We work with advertising partners to show you personalised ads for events and services you might be interested in, such as open days. So culture can be bad for you if you’re working in the cultural industries and you don’t fit that stereotype of a middle-class, White, male person. I triangulated all that data – pupils on free school meals, their attainment levels and the proportion going on to higher education, and creative work – and mapped that against universities to help them identify where would be good places to focus their efforts and try to expand. But occasional crises showed that faith in the system was tied to contemporary concerns about the medical profession, the power of the state and attitudes to individual vaccines. There has been a big shrinkage in people from working class backgrounds in creative jobs but the chances of someone from a working-class background getting a creative job have not changed.

Social Class, Taste and Inequalities in the Creative Industries, and the 2020 book – Culture is Bad for You. In a period when there is growing interest in inequality in the creative sector and beyond, it provides both an accessible and comprehensive overview of what inequality looks like in cultural fields. It is experienced differently according to social class: for those from middle class origins, with the most economic, social, and cultural resources, unpaid work is an investment in their career.

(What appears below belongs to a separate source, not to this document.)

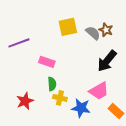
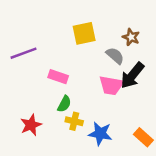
gray semicircle: (93, 33) -> (115, 56), moved
green semicircle: (52, 84) -> (64, 104), turned 32
pink trapezoid: (99, 91) -> (111, 85), moved, turned 40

An important read and resource or everyone working in the creative sector, particularly those working on access and equality. Report was produced in collaboration with Create London, Arts Emergency and the Barbican but involved more than 100 CCI organisations in the UK. A cornerstone of Arts Emergency’s work has been encouraging young people to access creative and humanities education. I think there is that understanding from within the organisational level but, what I was hearing, is that it’s still very much seen as a completely normal and desirable thing by the universities because of the need to get real world experience. One of the organisations Dr Brook worked most closely with is Arts Emergency, an award-winning mentoring charity and long-term support network that works with young creatives.This is a persuasive book, demonstrating the gentrification of the arts across the past forty years as the opportunities have required more upfront investment from culture-makers.

Culture is bad for you is a sweeping, empirical investigation of what it takes to "make it" as a British culture producer, but also of the forces that "break it": unequal access for people with fewer resources. Not everyone can afford to do them and it is very excluding for people who don’t have family connections or the sort of background necessary to get into internships that are of value to them.

Q. The usual mainstream assumption is that culture is good for you – that it’s enjoyable, keeps you healthy, socially connected, inspiring etc. The perception of social inequality in creative work was that it must have got worse, as there used to be more people from working-class backgrounds in creative jobs, so they must now be being excluded. There’s also more younger people than older people, which is the reverse of the pattern that we see for a lot of activities).